My Take on End of Village Voice Print edition, published in Toronto Star
The Village Voice wasn’t a victim of the internet but of greed
The end of the Village Voice in print is not a statement about the state of publishing but a morality tale about what happens when a values-based business sells its soul.
The Village Voice announced last week it is ceasing print distribution. "It didn’t have to be this way," writes Michael Hollett.
By Michael Hollett
Sun., Aug. 27, 2017
New York City’s Village Voice, the granddaddy of North American alternative newsweeklies, a community of which I am a part, announced on Tuesday it’s shutting down its print edition. It didn’t have to be this way.
The first time I visited the dusty Village Voice offices was in 1984 when then-owner Rupert Murdoch had reluctantly agreed to let his staff host a bunch of visiting alternative newspaper publishers for a visit during their annual convention.
I was newly in the fold having co-founded Toronto’s NOW Magazine three years earlier. The dingy, but to me, glimmering, building and its staff were invested with all of the beautiful self-importance of mission journalists everywhere, sweetly, smugly certain they were doing important work, as was I.
The second time was in the mid-90s, a golden age of publishing, at least in revenue terms, including for alt-weeklies. The Voice’s then-publisher, David Schneiderman was trying to create a North American-wide empire of alternative newspapers and he wanted NOW to be part of it. I was admittedly intrigued, flattered at the least. And so began the disintegration of the Village Voice as they worked with a venture capital company to monopolize the anti-monopoly press. Co-founder Norman Mailer would not have been impressed.

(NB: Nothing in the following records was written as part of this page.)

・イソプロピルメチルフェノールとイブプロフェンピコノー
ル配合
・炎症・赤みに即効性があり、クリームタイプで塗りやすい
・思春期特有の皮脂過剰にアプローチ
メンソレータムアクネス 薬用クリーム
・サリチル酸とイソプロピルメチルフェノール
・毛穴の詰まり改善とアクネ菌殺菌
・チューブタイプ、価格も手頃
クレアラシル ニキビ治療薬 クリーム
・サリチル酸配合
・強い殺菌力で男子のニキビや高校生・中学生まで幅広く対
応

Walking through the uneven floored building with Schneiderman, the whispers from eye-darting staff seemed to be of schemes, not scoops. It felt like staffers looked at me as if I was with The Man instead of fighting The Man. NOW eventually walked away from talks with the Voice as their conversations veered away from journalism and focused more on getting 35 per cent return on investment, compressing newsrooms and sharing reporters nationwide
The Voice got in a bloody battle with the cowboys at the hugely successful Phoenix-based weekly, the New Times. The New Times were more loud mouth libertarians than liberals, prepared for a death match for alt-media supremacy. Both companies and their backers were committed to buying as many alt weeklies as they could.

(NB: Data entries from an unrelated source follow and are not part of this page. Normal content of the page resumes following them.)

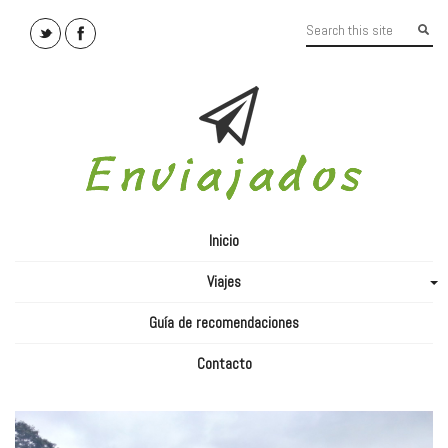
Inicio
Viajes
+
Guía de recomendaciones
Contacto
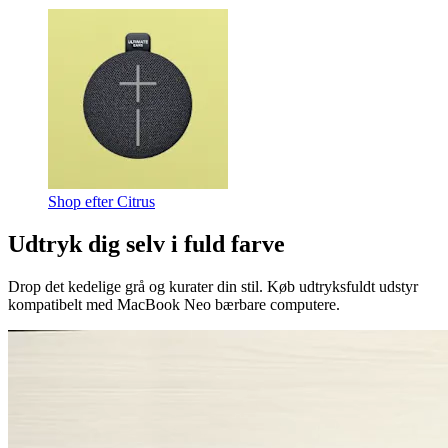
Shop efter Citrus
Udtryk dig selv i fuld farve
Drop det kedelige grå og kurater din stil. Køb udtryksfuldt udstyr
kompatibelt med MacBook Neo bærbare computere.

The fight between the Voice and the New Times ripped the heart out of the alt weekly world. When we should have been savoring the glory years before the internet’s assault on our young readers, we were consumed by which of the two companies was courting us.
The once anti-monopoly, anti-mainstream media were lining up to be consumed. After the late ’90s crash, the two companies pushed the limits of U.S. antitrust laws, agreeing to shut down competing papers in shared markets.